According to the head of Russian analytical agency AviaPort, Oleg Panteleev, “cannibalization will be possible because the need for the planes will fall”.
However, Panteleev also made clear about Russian aviation that “It will have to create a full-fledged maintenance system for some types of aircraft”.
The latter comes from the fact that some organizations offering Russian airlines maintenance services are also cutting their contracts. For example, Lufthansa Technik already stated that it will cease servicing Russian customers, leaving hundreds of airplanes without maintenance.
Another aspect of cannibalization is that it could directly affect leasing firms, especially foreign ones. Considering that 777 airplanes are leased and 515 belong to foreign firms cutting their contracts, these could definitely be the first victims of cannibalization since repossessing may take too long as it requires Russian airlines and courts to comply, something that is unknown.
It seems that cannibalization has not started yet, but this could become a reality any time.
A more reasonable action and one many experts expect Russian airlines to take is looking for alternative providers.
It is known that some rather old airplanes in markets other than the West use parts made in China which could be an interesting provider for Russia. Also, they could follow the so-called under-the-table supplies system that Iran has been using for decades.
As stated by mister Panteleev, “Of course, it would be good for Russia to find suppliers and partners in third countries who would be ready to ensure stable shipments of all necessary components, but if these countries say they are afraid of sanctions, Russia would need to search for foreign specialists and create a maintenance system at Russian factories.”
The only drawback for Russian airlines, and one they should take seriously, is that using parts that are not official could result in aircraft becoming difficult to finance once the war is over.
Although Western sanctions are imposed on Russia, and Russian aviation is the most affected player in the global aviation industry, many experts believe the impact will extend beyond.
An example of this is that some international airlines require maintenance and parts replacement at their destinations, and some of them still fly to Russia. This includes Flydubai an international carrier that stated they are currently monitoring the situation since they operate a fleet of 737s to eight Russian cities.

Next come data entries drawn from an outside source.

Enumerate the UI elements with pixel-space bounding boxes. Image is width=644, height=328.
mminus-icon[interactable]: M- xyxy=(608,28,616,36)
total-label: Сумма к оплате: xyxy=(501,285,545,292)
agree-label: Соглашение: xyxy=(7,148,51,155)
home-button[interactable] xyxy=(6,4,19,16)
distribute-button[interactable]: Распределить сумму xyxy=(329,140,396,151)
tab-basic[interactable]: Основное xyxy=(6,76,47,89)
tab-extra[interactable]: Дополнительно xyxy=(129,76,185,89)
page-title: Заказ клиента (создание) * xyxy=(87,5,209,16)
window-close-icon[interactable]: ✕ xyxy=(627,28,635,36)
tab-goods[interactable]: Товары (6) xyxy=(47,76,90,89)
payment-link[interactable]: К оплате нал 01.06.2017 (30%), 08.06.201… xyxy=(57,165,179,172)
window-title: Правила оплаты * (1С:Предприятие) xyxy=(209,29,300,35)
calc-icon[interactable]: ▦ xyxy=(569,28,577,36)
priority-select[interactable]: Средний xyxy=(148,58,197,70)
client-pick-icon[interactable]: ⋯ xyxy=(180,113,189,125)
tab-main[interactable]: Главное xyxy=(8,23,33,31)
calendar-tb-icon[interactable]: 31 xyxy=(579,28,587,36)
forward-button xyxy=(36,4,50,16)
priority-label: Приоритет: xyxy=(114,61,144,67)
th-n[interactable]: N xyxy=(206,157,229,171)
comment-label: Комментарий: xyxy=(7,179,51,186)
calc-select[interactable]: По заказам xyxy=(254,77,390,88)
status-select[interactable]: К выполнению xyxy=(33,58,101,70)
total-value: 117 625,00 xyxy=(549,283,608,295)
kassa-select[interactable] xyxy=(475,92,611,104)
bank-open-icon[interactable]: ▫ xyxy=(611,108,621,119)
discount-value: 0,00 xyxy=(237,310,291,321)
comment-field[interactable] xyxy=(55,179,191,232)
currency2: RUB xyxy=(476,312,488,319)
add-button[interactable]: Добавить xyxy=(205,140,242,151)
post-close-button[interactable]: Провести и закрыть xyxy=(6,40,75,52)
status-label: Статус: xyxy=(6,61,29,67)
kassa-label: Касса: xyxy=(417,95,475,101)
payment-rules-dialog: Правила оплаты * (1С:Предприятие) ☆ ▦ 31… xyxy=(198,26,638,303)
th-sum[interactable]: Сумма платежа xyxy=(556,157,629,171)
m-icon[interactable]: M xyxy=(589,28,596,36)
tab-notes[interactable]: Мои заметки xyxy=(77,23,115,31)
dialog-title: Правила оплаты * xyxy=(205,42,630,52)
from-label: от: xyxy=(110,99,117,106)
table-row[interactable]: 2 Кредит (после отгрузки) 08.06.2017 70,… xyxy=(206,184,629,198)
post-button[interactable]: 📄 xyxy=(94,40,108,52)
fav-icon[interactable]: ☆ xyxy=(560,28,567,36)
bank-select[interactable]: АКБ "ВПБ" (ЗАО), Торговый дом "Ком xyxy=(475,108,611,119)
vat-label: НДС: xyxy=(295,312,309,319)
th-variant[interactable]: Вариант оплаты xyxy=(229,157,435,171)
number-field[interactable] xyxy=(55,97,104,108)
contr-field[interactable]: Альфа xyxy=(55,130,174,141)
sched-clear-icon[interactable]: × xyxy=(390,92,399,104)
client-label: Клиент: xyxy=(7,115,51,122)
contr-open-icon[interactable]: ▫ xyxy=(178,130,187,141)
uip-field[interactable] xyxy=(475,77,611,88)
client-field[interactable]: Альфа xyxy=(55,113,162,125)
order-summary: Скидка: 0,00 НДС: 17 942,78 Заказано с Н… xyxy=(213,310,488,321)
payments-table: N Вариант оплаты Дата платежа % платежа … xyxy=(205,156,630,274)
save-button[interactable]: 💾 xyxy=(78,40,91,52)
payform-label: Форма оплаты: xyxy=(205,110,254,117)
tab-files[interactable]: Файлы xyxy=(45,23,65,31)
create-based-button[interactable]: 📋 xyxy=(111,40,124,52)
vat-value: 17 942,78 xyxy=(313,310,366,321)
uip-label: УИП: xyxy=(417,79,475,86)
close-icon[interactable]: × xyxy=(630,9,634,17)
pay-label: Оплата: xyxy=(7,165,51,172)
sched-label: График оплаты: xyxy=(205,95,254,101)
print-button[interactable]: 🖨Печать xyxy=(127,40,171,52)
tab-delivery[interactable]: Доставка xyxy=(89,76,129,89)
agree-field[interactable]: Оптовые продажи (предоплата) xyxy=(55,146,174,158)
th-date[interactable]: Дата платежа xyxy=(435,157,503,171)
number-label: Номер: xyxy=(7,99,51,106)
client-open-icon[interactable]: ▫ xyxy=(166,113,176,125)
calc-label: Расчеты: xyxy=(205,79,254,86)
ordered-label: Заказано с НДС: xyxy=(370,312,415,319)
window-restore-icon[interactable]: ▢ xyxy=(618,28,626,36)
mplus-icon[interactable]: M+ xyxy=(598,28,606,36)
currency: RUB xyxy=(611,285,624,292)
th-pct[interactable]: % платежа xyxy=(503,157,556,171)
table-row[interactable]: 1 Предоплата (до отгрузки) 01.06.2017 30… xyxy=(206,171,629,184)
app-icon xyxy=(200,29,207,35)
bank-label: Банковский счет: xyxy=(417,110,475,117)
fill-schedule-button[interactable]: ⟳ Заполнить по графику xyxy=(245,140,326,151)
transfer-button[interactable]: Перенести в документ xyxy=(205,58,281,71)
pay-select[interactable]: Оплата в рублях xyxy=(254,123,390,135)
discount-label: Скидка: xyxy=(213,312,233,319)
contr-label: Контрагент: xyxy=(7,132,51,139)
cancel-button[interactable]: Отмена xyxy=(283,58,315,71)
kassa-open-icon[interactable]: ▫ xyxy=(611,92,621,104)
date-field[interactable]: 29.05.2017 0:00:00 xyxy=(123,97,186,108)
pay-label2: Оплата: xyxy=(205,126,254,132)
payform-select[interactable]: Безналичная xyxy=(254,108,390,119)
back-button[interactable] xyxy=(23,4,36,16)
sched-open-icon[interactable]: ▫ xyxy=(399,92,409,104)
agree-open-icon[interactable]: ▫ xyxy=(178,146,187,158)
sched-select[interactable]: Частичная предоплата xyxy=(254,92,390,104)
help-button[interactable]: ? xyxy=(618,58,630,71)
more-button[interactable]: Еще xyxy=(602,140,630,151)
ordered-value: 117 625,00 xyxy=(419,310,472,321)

Also, recalling what was mentioned above, leasing firms could see their aircraft cannibalized. As Peter Walter, director of technical and asset management at IBA said, “because parts are limited, we will expect to see aircraft that are on the ground in Russia being robbed in order to keep the remainder of the fleet operational.”
Meanwhile, Russia is trying to assemble its own Superjet with Russian engines at Sukhoi’s factory to have it operational by 2024. Perhaps a proud retaliation after being told they will not be receiving new Boeing or Airbus aircraft although they have 62 airplanes in order.
Only time will tell the truth, but we hope war can stop soon as well as all its collateral damage.